Electrochemical properties of PPy/rGO/NiCoFe2O4 composites as advanced electrode materials for supercapacitors: a state-of-the-art review

Abstract

Due to their high storage capacity, excellent stability, and strong reversibility, supercapacitors are a major focus in current research and development. For a supercapacitor to exhibit these qualities, an effective electrode material is essential. This review explores the synthesis of electrodes using a composite of polypyrrole (Ppy), reduced graphene oxide (rGO), and nickel–cobalt ferrite (Ni-Co ferrite) for supercapacitor applications.
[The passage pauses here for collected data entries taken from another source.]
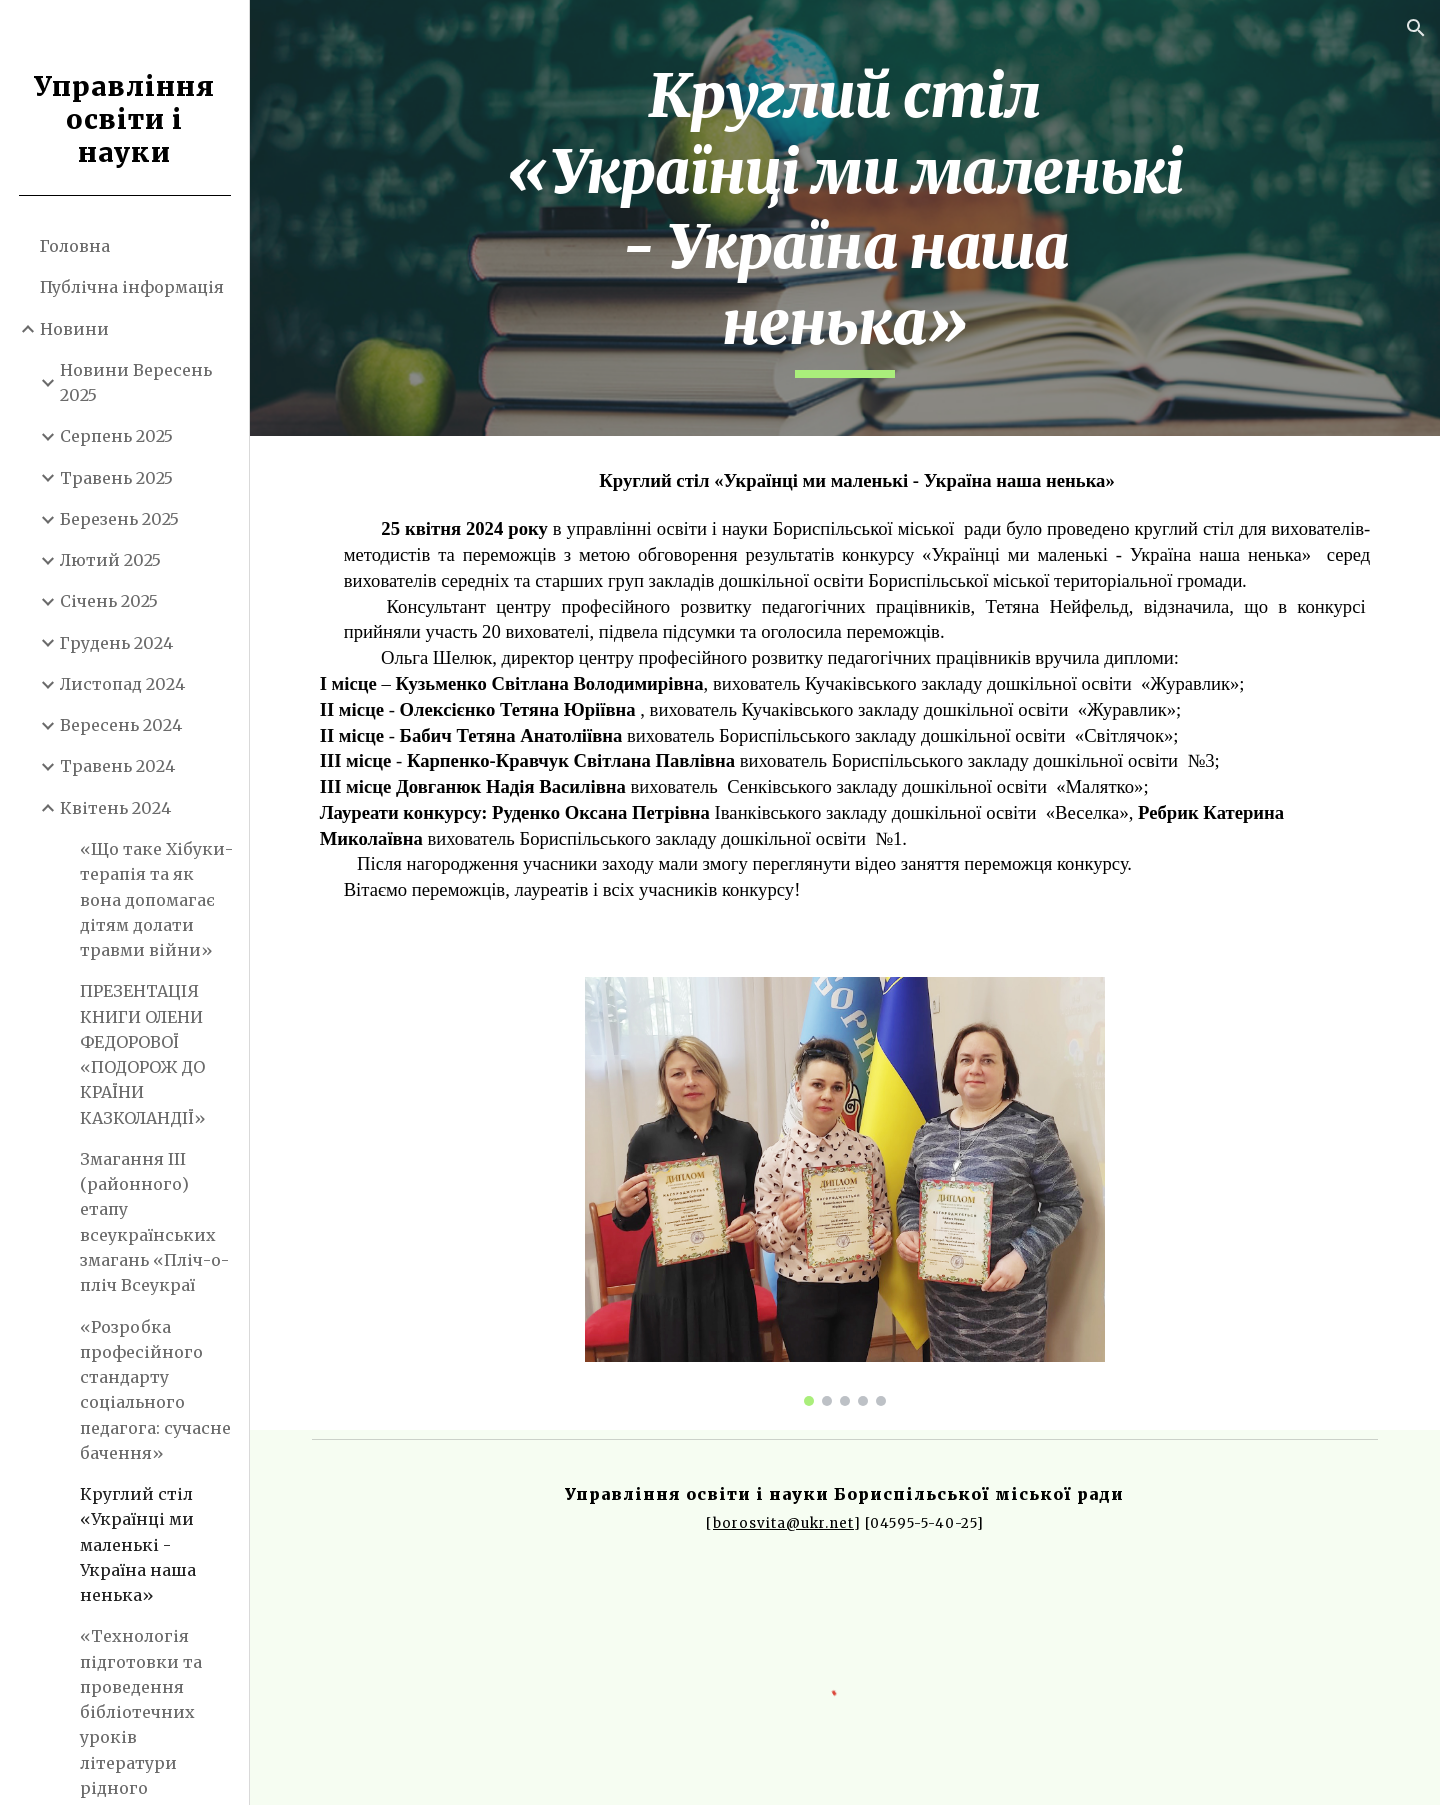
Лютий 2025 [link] (110, 560)
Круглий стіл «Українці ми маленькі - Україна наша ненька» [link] (138, 1544)
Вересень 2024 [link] (121, 725)
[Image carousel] (845, 1191)
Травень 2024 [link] (117, 766)
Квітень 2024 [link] (115, 808)
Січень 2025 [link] (109, 601)
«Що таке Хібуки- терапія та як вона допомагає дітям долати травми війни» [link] (156, 899)
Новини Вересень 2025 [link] (136, 382)
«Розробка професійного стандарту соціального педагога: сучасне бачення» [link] (155, 1390)
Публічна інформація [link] (132, 287)
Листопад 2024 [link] (122, 684)
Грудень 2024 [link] (116, 643)
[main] (845, 218)
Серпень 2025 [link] (116, 436)
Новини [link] (74, 329)
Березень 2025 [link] (119, 519)
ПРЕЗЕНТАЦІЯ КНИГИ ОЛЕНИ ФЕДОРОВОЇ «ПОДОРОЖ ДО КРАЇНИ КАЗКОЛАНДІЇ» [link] (143, 1054)
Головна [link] (75, 246)
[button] (1416, 28)
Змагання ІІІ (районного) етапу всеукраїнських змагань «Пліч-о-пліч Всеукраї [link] (154, 1222)
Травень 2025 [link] (116, 478)
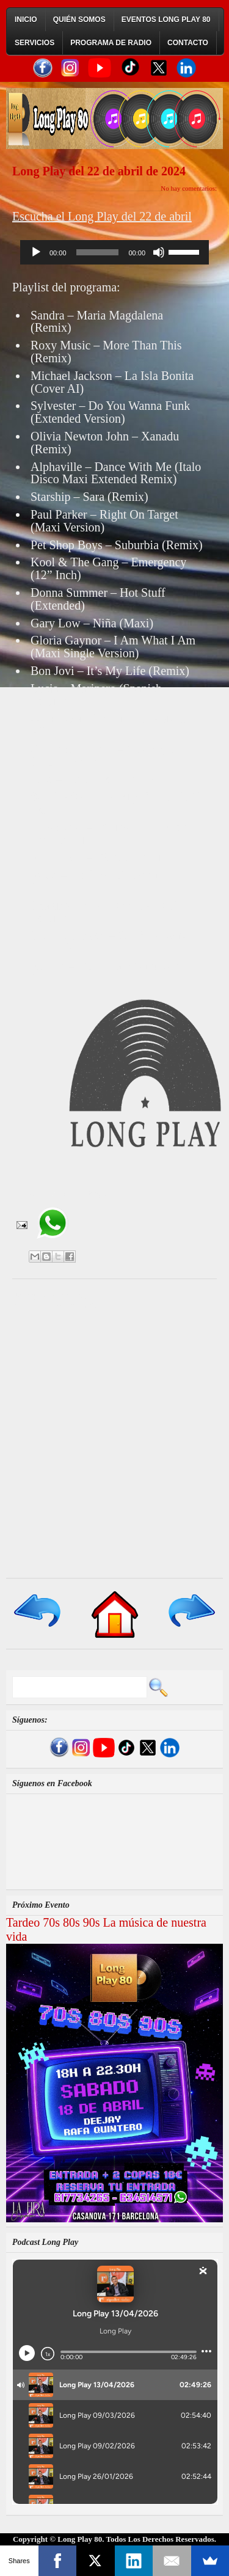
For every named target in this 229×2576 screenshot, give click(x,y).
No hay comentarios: (189, 188)
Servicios (34, 42)
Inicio (26, 19)
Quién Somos (79, 19)
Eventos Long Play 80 (166, 19)
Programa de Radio (110, 42)
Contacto (187, 42)
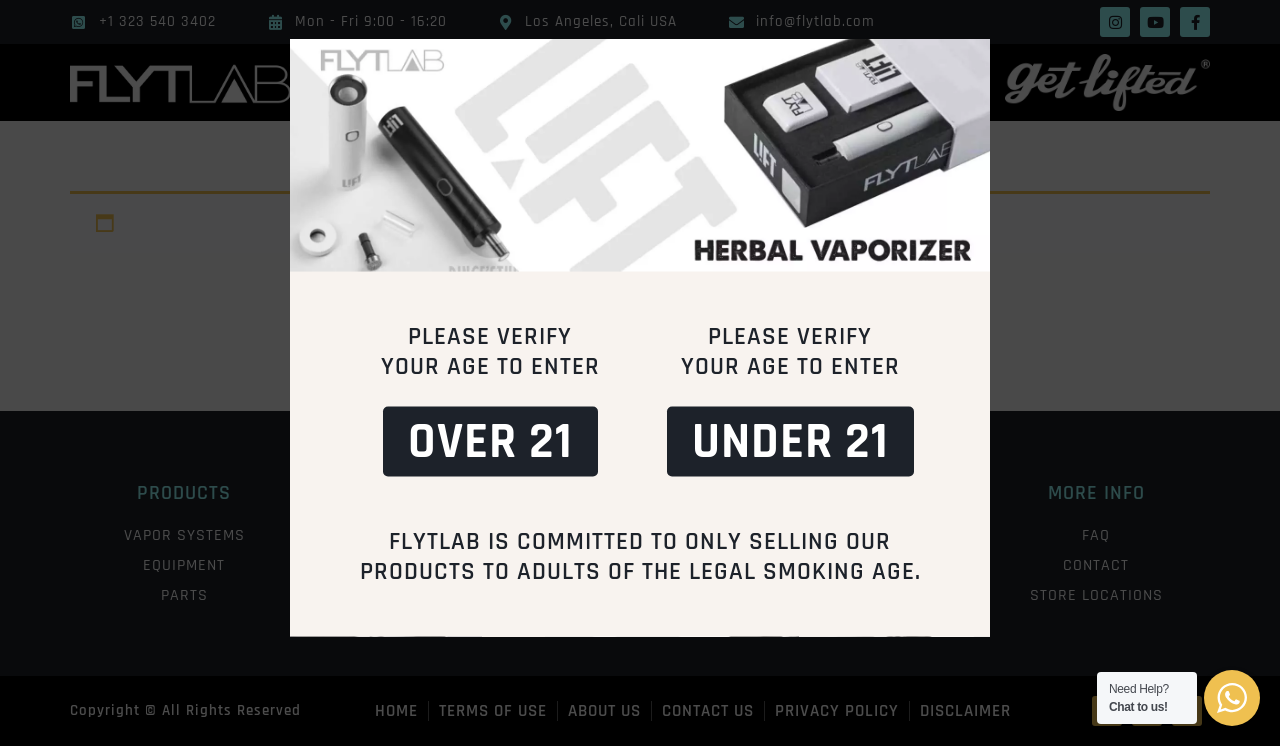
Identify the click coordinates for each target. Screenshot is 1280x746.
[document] (640, 373)
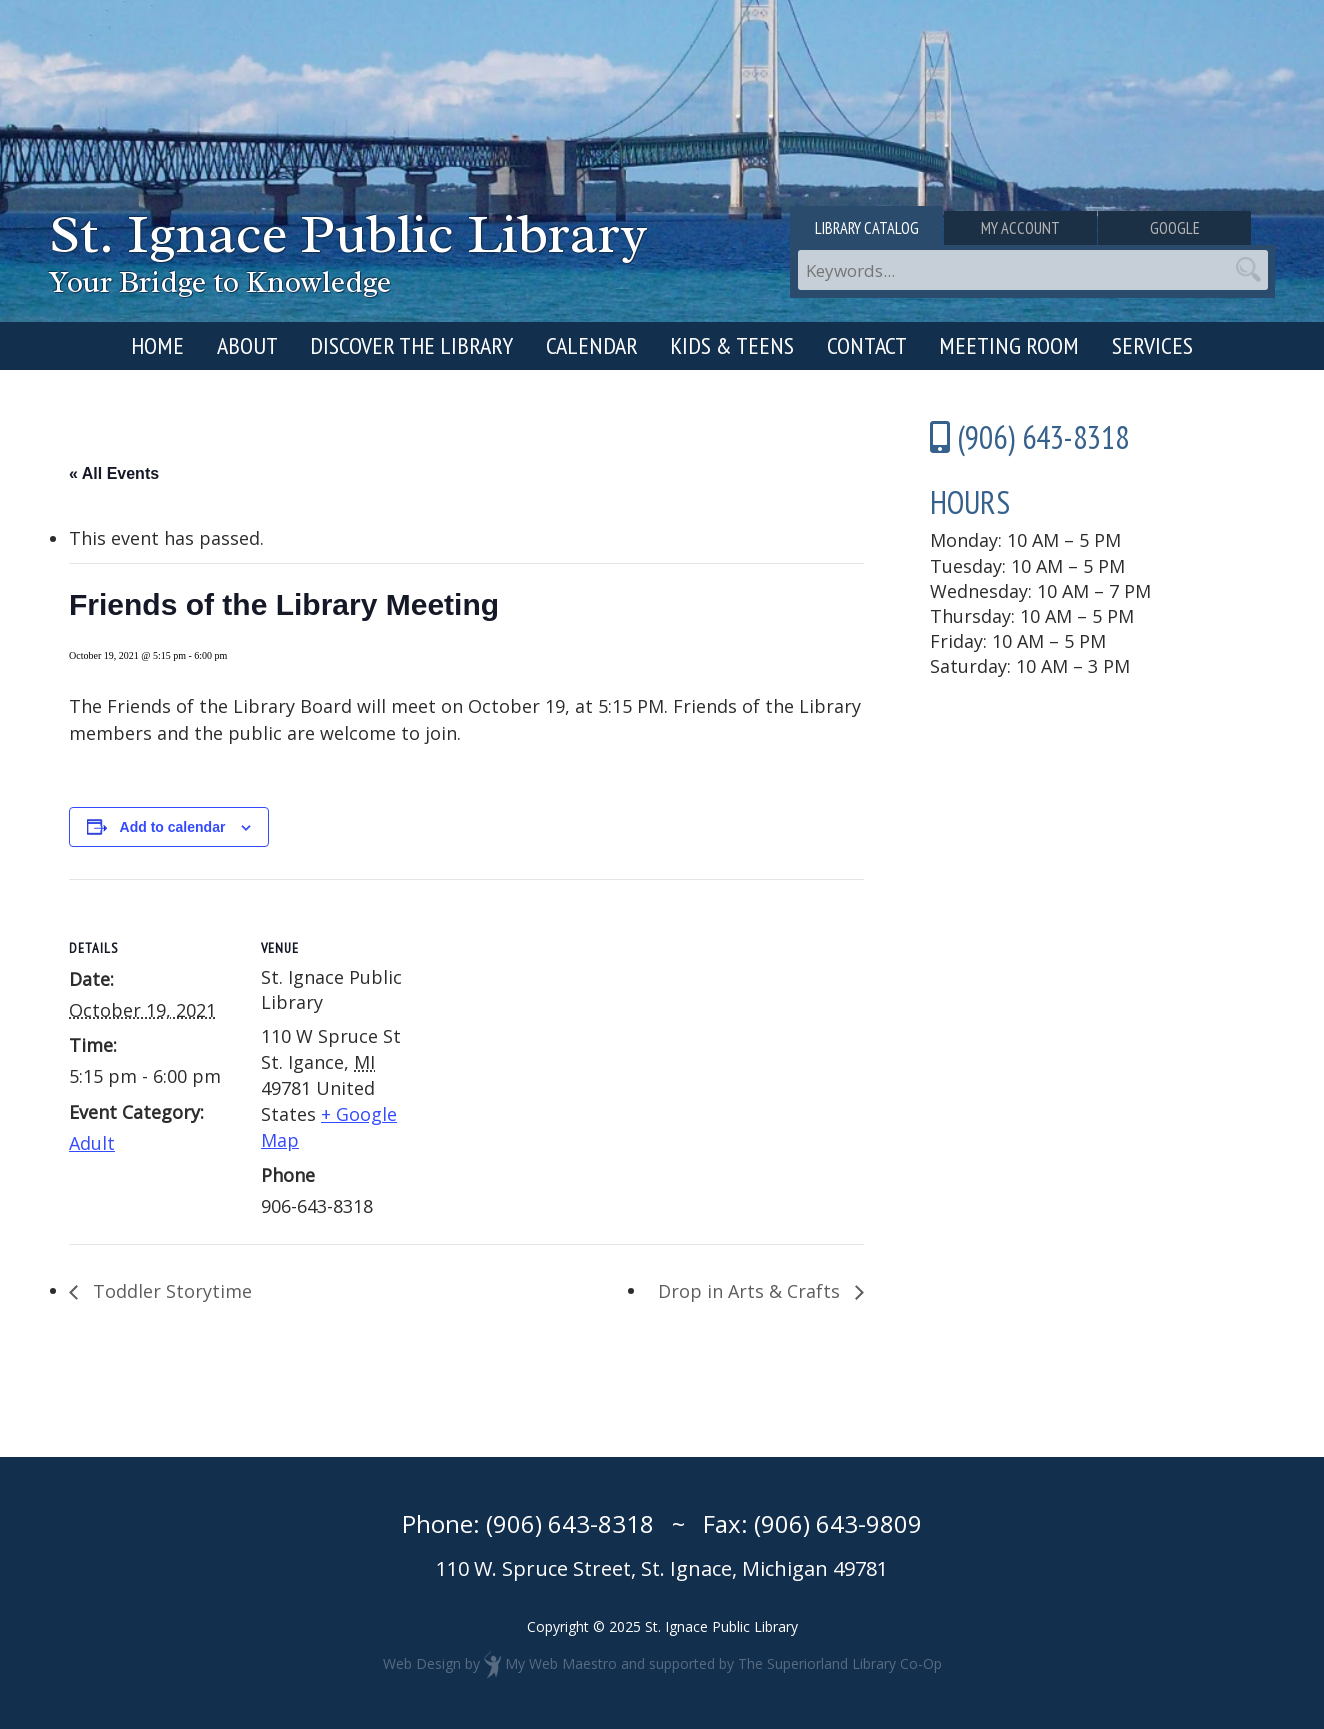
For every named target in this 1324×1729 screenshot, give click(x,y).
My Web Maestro (561, 1663)
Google (1195, 228)
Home (157, 345)
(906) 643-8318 (570, 1523)
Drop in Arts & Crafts (751, 1291)
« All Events (114, 473)
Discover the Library (411, 345)
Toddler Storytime (170, 1291)
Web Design (422, 1663)
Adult (92, 1143)
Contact (867, 345)
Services (1152, 345)
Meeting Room (1009, 345)
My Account (1032, 228)
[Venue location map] (558, 1017)
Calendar (592, 345)
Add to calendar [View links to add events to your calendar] (173, 827)
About (247, 345)
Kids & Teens (732, 345)
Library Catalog (870, 228)
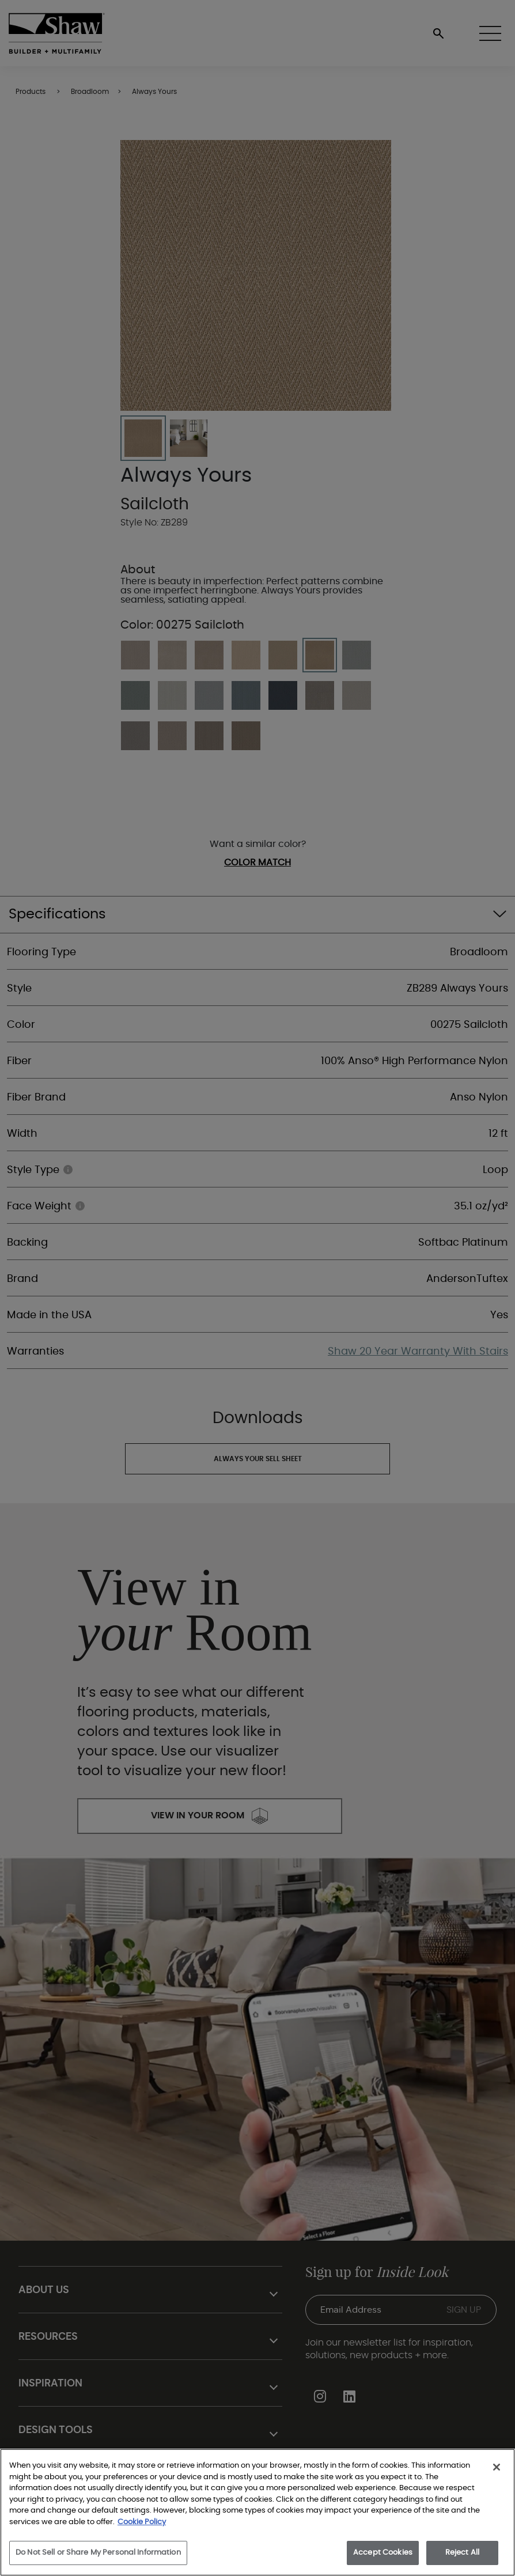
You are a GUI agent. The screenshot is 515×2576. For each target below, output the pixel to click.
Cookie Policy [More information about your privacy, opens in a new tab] (142, 2522)
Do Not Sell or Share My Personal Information (98, 2552)
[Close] (496, 2467)
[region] (257, 2512)
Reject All (462, 2552)
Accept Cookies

The ternary composite exhibits a high specific capacitance of 250 F/g, outperforming binary composites like rGO/MnFe₂O₄, which typically achieve a specific capacitance of 147 F/g. Polypyrrole amorphous structure offers ideal voids for charge storage, while the plate-like rGO enhances charge accumulation. The magnetic nature of Ni-Co ferrite further contributes multifunctional properties, enabling applications in microwave absorption and toxic gas sensing for industrial gases like NH₃ and CO. These characteristics make the PPy/rGO/Ni-Co ferrite composite highly suitable for advanced energy storage, environmental monitoring, and flexible electronics applications.